Palestinian armed struggle also served to break down the traditional barriers of religious conservatism that kept Palestinian women from participating fully in the political struggle - although, of course, all Palestinian organisations were guilty of marginalising women despite the sacrifices and contributions they made to all forms of struggle.
It also instilled a sense of pride among Palestinians and put an end to the sense of despair that prevailed in the wake of al-Nakba. Such feelings of helplessness were fueled by Arab regimes which feared the consequences of Palestinian revolutionary spirit.
|The path of diplomacy has yielded few tangible results for the Palestinians [GETTY]
The path of diplomacy pursued by Yasser Arafat, the late PLO leader, and his successors has thus far resulted in the establishment of a weak and dependent authority in Ramallah which operates at the discretion of Israel and its Western allies.
Protecting Israel from legitimate Palestinian armed struggle is now the responsibility of a PA which ultimately answers to its enemies and the successes and failures of its diplomacy are set according to criteria established by Israel.

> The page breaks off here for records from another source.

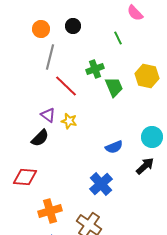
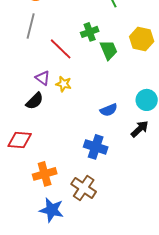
gray line: (50, 57) -> (31, 26), moved
blue cross: (101, 184) -> (96, 147), turned -30

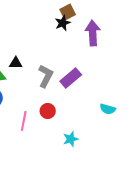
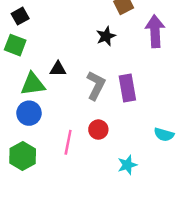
black star: (63, 23) -> (106, 36), moved
purple rectangle: (71, 78) -> (127, 88), turned -60
cyan semicircle: (108, 109) -> (164, 135), moved

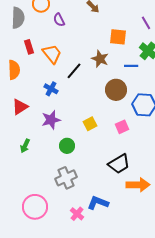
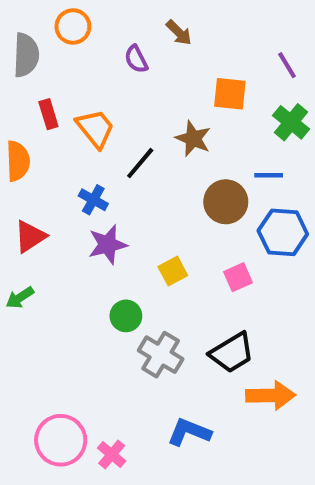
purple semicircle: (59, 20) -> (136, 59), moved
blue line: (131, 66) -> (269, 175), moved
purple star: (51, 120) -> (108, 245), moved
green arrow: (25, 146) -> (20, 298), moved, turned 32
gray cross: (66, 178) -> (161, 355), moved, turned -35
pink cross: (77, 214) -> (112, 455), moved

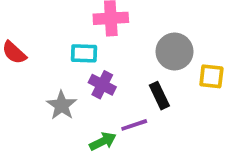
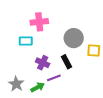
purple cross: (102, 85) -> (43, 63), moved
gray star: (62, 105) -> (16, 84), moved

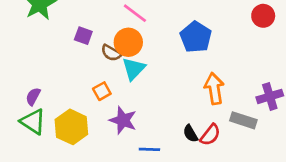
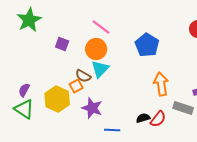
brown semicircle: (111, 53) -> (83, 76), moved
yellow hexagon: (71, 127) -> (57, 99), moved
black semicircle: (190, 134) -> (143, 118), turned 104

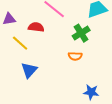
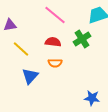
red semicircle: (36, 27) -> (53, 42), moved
orange semicircle: (75, 56) -> (55, 63), moved

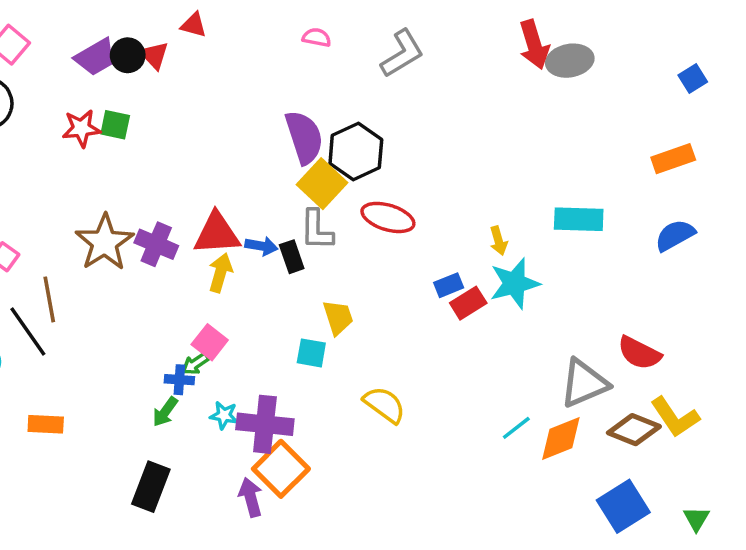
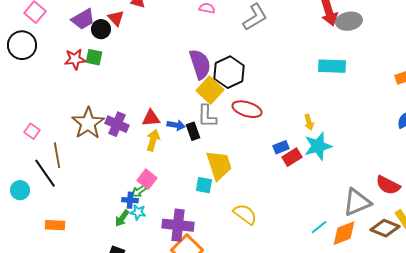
black circle: (128, 55) -> (101, 29), moved
cyan rectangle: (579, 219) -> (332, 66), moved
red triangle: (217, 234) -> (151, 118), size x0.7
yellow trapezoid: (338, 317) -> (219, 165), size x1.5
cyan star: (224, 415) -> (138, 212), moved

Furthermore, if armed struggle charted a course that began to push for the independence of the Palestinian national movement from Arab regimes, the Palestinian diplomatic clique has put the affairs of Palestinians in the hands of the US - Israel's chief patron and "eternal ally".
This diplomatic course has created the deepest divisions among Palestinians since the 1930s and has, thus far, resulted in nothing tangible.
The path of diplomacy has been imposed upon Palestinians from the outside, whether by Arab regimes, the US or other friends of Israel.
But while the Palestinian scene may look bleak 62 years after al-Nakba, even with the suspension of the Palestinian armed struggle Israel's longevity has never been more in doubt.
It always believed that Lebanon would be a safe and secure neighbour, but now Israel's most formidable enemy sits on its northern border. And its arsenal of nuclear and biological weapons will not save it from the bleak future Zionism sealed when the state was created.
The apartheid regime of South Africa once looked formidable, but that has now been assigned to the history books.
As'ad AbuKhalil is a professor of political science at California State University, Stanislaus and webmaster of angryarab.blogspot.com.
The views expressed in this article are the author's own and do not necessarily reflect Al Jazeera's editorial policy.